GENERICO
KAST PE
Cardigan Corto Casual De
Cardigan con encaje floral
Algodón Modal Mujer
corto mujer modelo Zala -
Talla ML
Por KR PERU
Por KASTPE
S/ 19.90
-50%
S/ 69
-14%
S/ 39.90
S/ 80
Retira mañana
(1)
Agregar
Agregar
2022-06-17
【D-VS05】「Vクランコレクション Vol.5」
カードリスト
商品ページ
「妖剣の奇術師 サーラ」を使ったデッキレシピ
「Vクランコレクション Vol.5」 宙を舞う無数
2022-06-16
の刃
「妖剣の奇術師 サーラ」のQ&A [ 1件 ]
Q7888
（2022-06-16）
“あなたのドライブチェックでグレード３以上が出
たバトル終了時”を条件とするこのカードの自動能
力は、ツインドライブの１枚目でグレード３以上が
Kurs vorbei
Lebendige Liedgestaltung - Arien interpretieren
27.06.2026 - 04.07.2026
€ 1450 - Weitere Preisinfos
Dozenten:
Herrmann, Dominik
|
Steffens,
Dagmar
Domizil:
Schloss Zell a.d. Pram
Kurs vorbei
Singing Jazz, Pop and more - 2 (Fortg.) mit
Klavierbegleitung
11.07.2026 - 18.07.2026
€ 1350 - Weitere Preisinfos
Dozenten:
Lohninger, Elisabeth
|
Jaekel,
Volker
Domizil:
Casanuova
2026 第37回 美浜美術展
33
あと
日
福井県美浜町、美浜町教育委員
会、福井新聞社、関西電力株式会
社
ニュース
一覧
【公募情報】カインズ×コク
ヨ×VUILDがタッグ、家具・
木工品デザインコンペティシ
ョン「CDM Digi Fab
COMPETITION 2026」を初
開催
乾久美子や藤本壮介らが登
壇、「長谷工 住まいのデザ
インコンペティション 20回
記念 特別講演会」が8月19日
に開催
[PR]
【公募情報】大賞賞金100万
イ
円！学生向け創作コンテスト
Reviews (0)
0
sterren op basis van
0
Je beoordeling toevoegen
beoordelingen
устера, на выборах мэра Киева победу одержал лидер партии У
────────
__Instructions for the task__
Could you write out all the records exactly, please?

__Task result__
GENERICO
KAST PE
Cardigan Corto Casual De
Cardigan con encaje floral
Algodón Modal Mujer
corto mujer modelo Zala -
Talla ML
Por KR PERU
Por KASTPE
S/ 19.90
-50%
S/ 69
-14%
S/ 39.90
S/ 80
Retira mañana
(1)
Agregar
Agregar
2022-06-17
【D-VS05】「Vクランコレクション Vol.5」
カードリスト
商品ページ
「妖剣の奇術師 サーラ」を使ったデッキレシピ
「Vクランコレクション Vol.5」 宙を舞う無数
2022-06-16
の刃
「妖剣の奇術師 サーラ」のQ&A [ 1件 ]
Q7888
（2022-06-16）
“あなたのドライブチェックでグレード３以上が出
たバトル終了時”を条件とするこのカードの自動能
力は、ツインドライブの１枚目でグレード３以上が
Kurs vorbei
Lebendige Liedgestaltung - Arien interpretieren
27.06.2026 - 04.07.2026
€ 1450 - Weitere Preisinfos
Dozenten:
Herrmann, Dominik
|
Steffens,
Dagmar
Domizil:
Schloss Zell a.d. Pram
Kurs vorbei
Singing Jazz, Pop and more - 2 (Fortg.) mit
Klavierbegleitung
11.07.2026 - 18.07.2026
€ 1350 - Weitere Preisinfos
Dozenten:
Lohninger, Elisabeth
|
Jaekel,
Volker
Domizil:
Casanuova
2026 第37回 美浜美術展
33
あと
日
福井県美浜町、美浜町教育委員
会、福井新聞社、関西電力株式会
社
ニュース
一覧
【公募情報】カインズ×コク
ヨ×VUILDがタッグ、家具・
木工品デザインコンペティシ
ョン「CDM Digi Fab
COMPETITION 2026」を初
開催
乾久美子や藤本壮介らが登
壇、「長谷工 住まいのデザ
インコンペティション 20回
記念 特別講演会」が8月19日
に開催
[PR]
【公募情報】大賞賞金100万
イ
円！学生向け創作コンテスト
Reviews (0)
0
sterren op basis van
0
Je beoordeling toevoegen
beoordelingen
устера, на выборах мэра Киева победу одержал лидер партии У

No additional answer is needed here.